Мирно и светло было в комнате. Весеннее солнце глядело в окна; стекла были тусклые, запылённые, постаревшие за зиму… В глубокой сосредоточенности глядел Нил на мертвого брата. В эти мгновения он знал, что напрасно убил его — смерть Сергея не принесет ему пользы — и поэтому не чувствовал никакой вины. Сергей уже не был его братом, а только частицей духа, внешне угасшего и успокоившегося. Это он, Нил, помог ему подняться и достигнуть высоты, где жизнь становится лишней и ненужной, как зимняя одежда весною. Не было горя: одна большая ровная печаль связывала его со всей вселенной.

Но скоро Нил забыл эти мысли. Обычный поверхностный страх перед смертью, разделяемый всеми, заразил его, потянул в другую сторону и не дал пойти по тому пути, на который его толкал, подставляя грудь, бедный Сергей. Поэтому много ложного, мелкого и трусливого совершил еще Нил Субботин, а то, что им было сделано раньше, потускнело и забылось, как листы невнимательно прочитанной книги.

Только непонятая смерть страшна.

Он принялся искать письмо или записку, оставленную самоубийцей. Теперь, когда он забыл свои первые чистые мысли и внутренне отошел от убитого, перестав его понимать, сделалось страшно тех слов, который Сергей мог ему написать. Вероятно, это слова прощания, может быть, упреки. Каковы бы ни были эти строки, их нельзя будет забыть, они навеки врежутся в душу… Нил искал, тайно желая не найти и волнуясь горькой обидой при мысли, что письма нет.

Но Сергей пощадил брата и ничего не написал ему.
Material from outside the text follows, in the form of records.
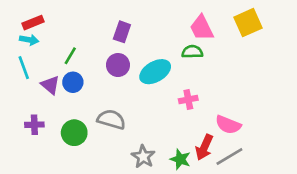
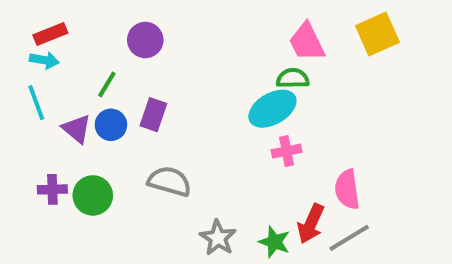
purple rectangle: (122, 32) -> (153, 115), moved
purple circle: (118, 65) -> (145, 40), moved
cyan ellipse: (155, 72) -> (272, 109), moved
pink semicircle: (228, 125) -> (347, 189), turned 60
green circle: (74, 133) -> (93, 195), moved

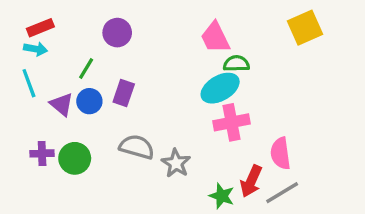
pink trapezoid: (307, 42) -> (215, 37), moved
pink cross: (287, 151) -> (231, 122), size x1.5
gray star: (218, 238) -> (176, 163), moved

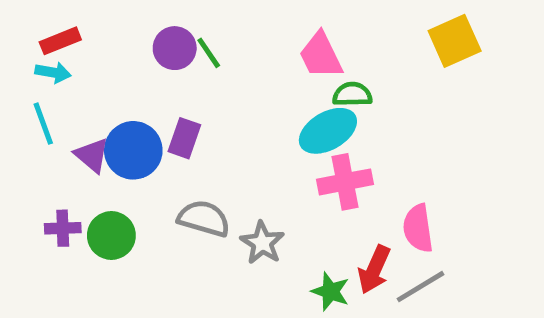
green line: (86, 69) -> (209, 53), moved, turned -65
blue circle: (89, 101) -> (133, 150), size x1.5

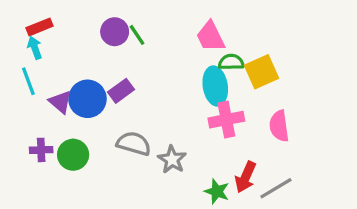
yellow square: (455, 41) -> (262, 72), moved
cyan arrow: (53, 72) -> (35, 48), turned -120
cyan ellipse: (328, 131) -> (215, 86), turned -69
purple rectangle: (184, 138) -> (121, 91), turned 35
pink semicircle: (418, 228) -> (279, 126), moved

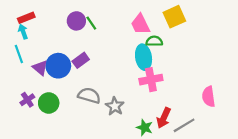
yellow square: (262, 72) -> (174, 17), moved
pink semicircle: (279, 126) -> (209, 97), moved
purple cross: (41, 150) -> (27, 100), turned -32

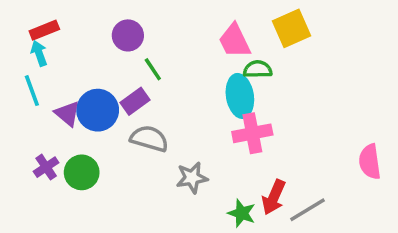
green line: (91, 23) -> (153, 69), moved
gray semicircle: (89, 96) -> (149, 139), moved
pink semicircle: (209, 97) -> (370, 162), moved
gray star: (115, 106) -> (192, 178), turned 30

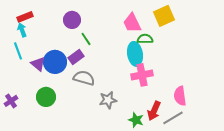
pink semicircle: (370, 162) -> (180, 96), moved
purple cross: (46, 167) -> (11, 101), moved

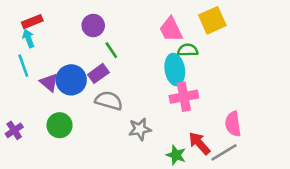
red arrow: (154, 111) -> (199, 143), turned 114

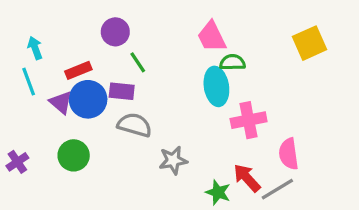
yellow square: (212, 20) -> (310, 43), moved
red rectangle: (32, 22) -> (78, 70), moved
purple rectangle: (98, 73) -> (122, 91), turned 42
pink cross: (184, 97) -> (249, 120), moved

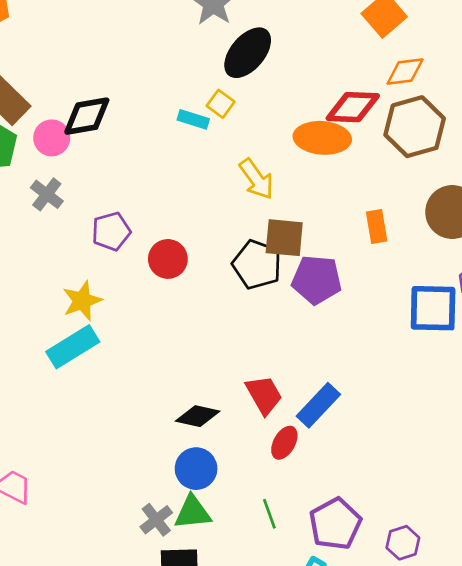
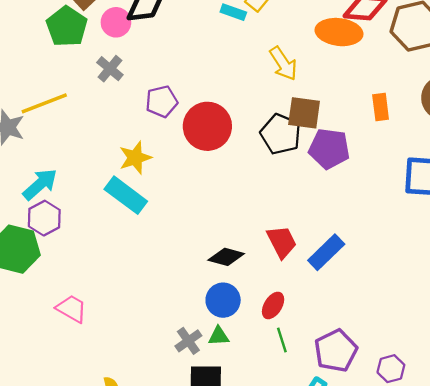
red circle: (168, 259) -> (207, 126), size x1.5
cyan rectangle: (73, 347) -> (126, 195), turned 66
red ellipse: (284, 443) -> (273, 305), moved
green triangle: (193, 512) -> (219, 336), size x0.7

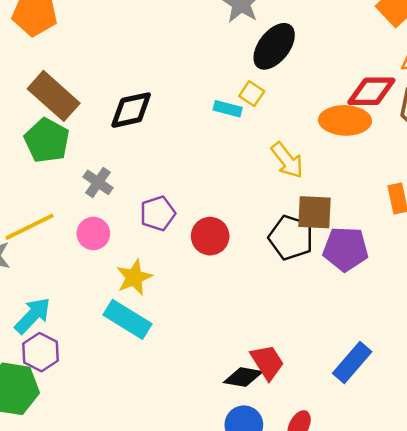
pink circle: (116, 22) -> (93, 234), moved
red circle: (207, 126) -> (210, 236), size x0.7
red trapezoid: (282, 242) -> (267, 362), moved

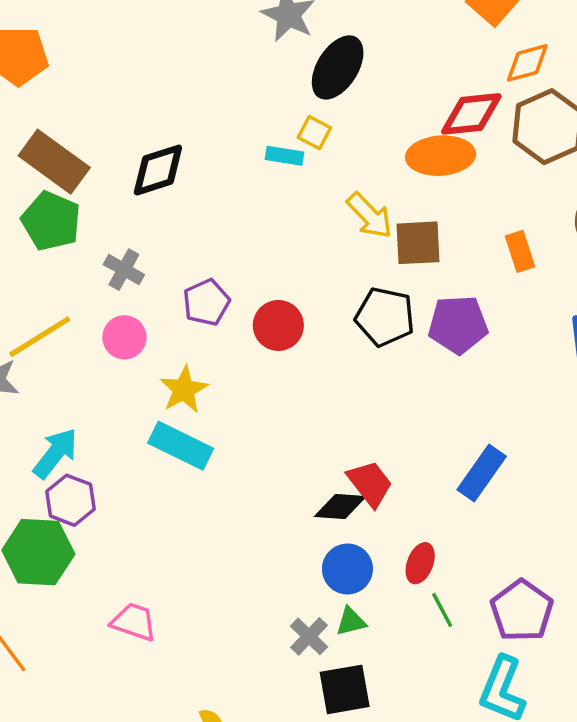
brown square: (315, 212) -> (418, 243), moved

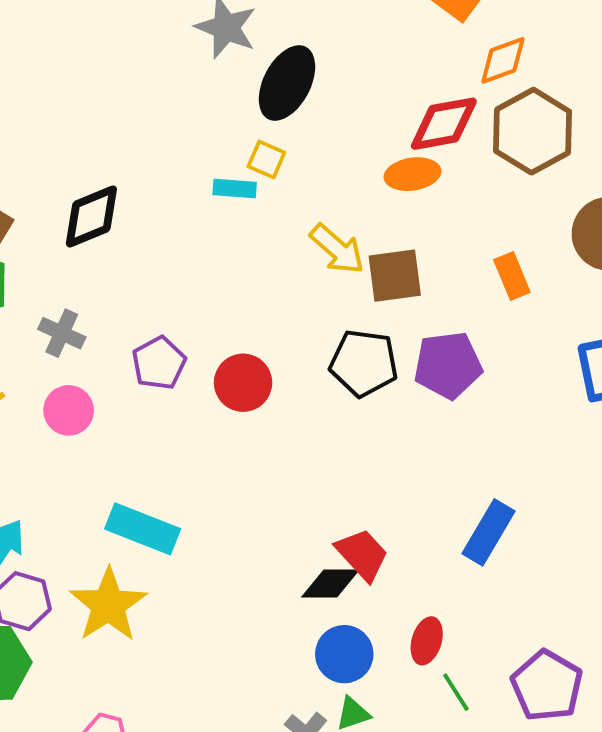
orange ellipse: (441, 156) -> (413, 174), size x0.7
yellow star: (184, 390) -> (108, 605), moved, size x1.4

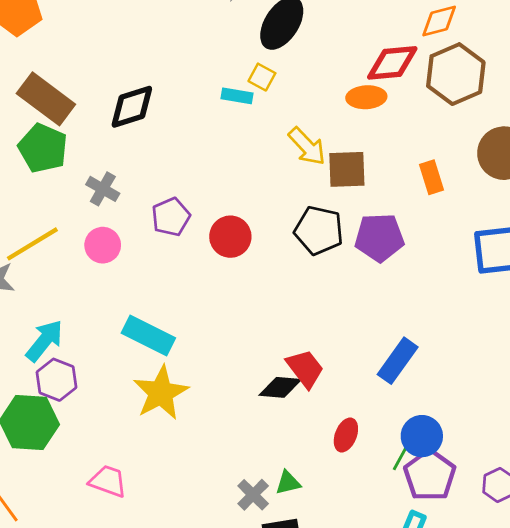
yellow star: (108, 605) -> (161, 393), moved
blue circle: (344, 654) -> (422, 436), moved
green line: (456, 692) -> (401, 456), moved, turned 56

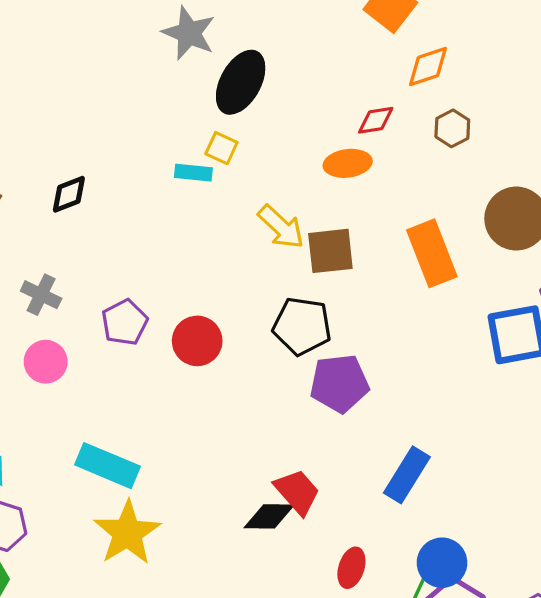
red diamond: (392, 63) -> (376, 120), size x0.6
brown hexagon: (456, 74) -> (452, 128), size x0.5
black diamond: (132, 107) -> (69, 194), size x0.7
orange rectangle: (431, 177) -> (432, 253), size x1.6
purple pentagon: (379, 237) -> (339, 383), moved

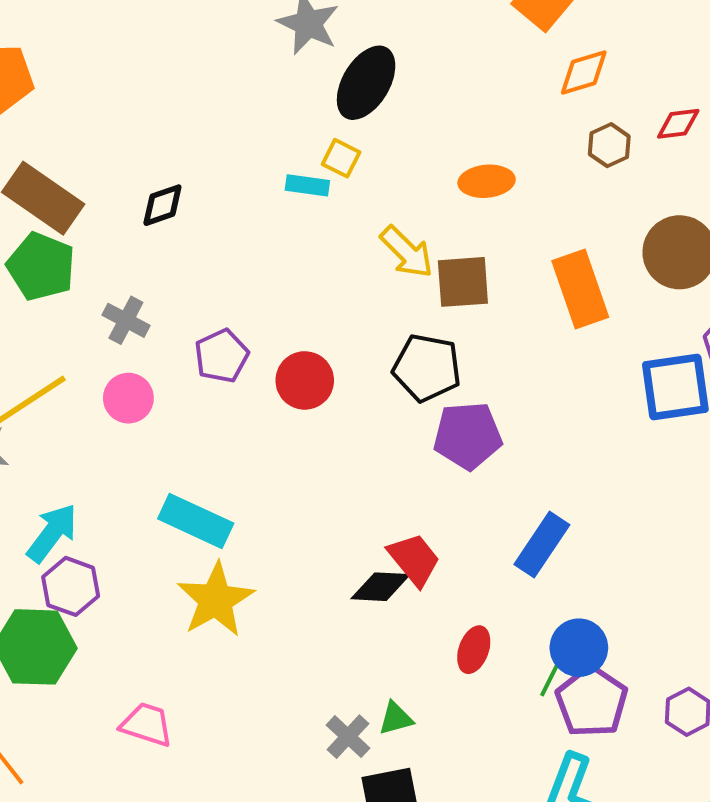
red diamond: (376, 120) -> (678, 124), moved

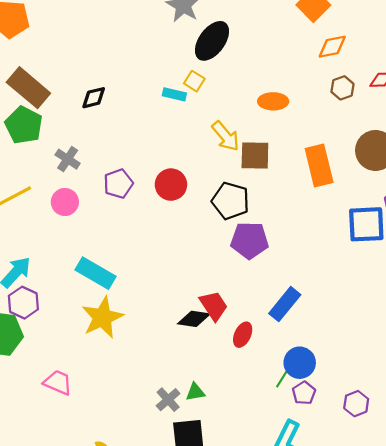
red circle: (305, 380) -> (171, 185), moved
red ellipse: (474, 650) -> (243, 335), moved
purple pentagon: (592, 702) -> (304, 393), size x0.6

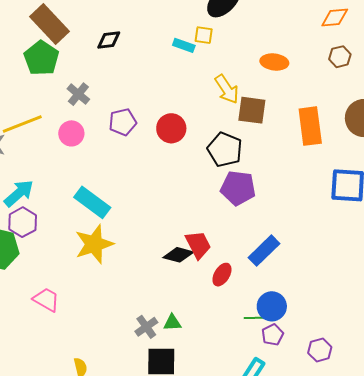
yellow square: (194, 81) -> (204, 35), turned -30
green line: (283, 377) -> (255, 318), turned 50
И этого не понял Нил, и мелкий тупой упрек направил он его памяти.

Мертвец был один, совершенно один во всей вселенной, в безднах всех вселенных… Его высокий лоб был холоден и светел, черный рот обожжен ядом, и мертвые зрачки из-под полуприкрытых ресниц бесстрастно следили за тем, как рядом скупо и неосмысленно плакал живой человек.

XXVII

Нилу помогали в хлопотах друзья и дальние родственники, которые появляются каждый раз, когда в семье кто-нибудь умирает, и затем исчезают, прячась в часовые магазины, фотографии и в маленькие квартирки из трех комнат — до новых похорон… По распоряжению властей тело было отправлено в больницу для вскрытия.

Прошел длинный дикий день, нарушивший все привычки, наполненный суетой, горем, мелочами и обрывками недодуманных величавых мыслей. В середине его, вверху стояло сверкавшее золотом солнце, на которое не глядел, но которое непрерывно чувствовалось. Надолго запомнился этот голубой дикий день с солнцем во лбу и тяжким трупом в ногах.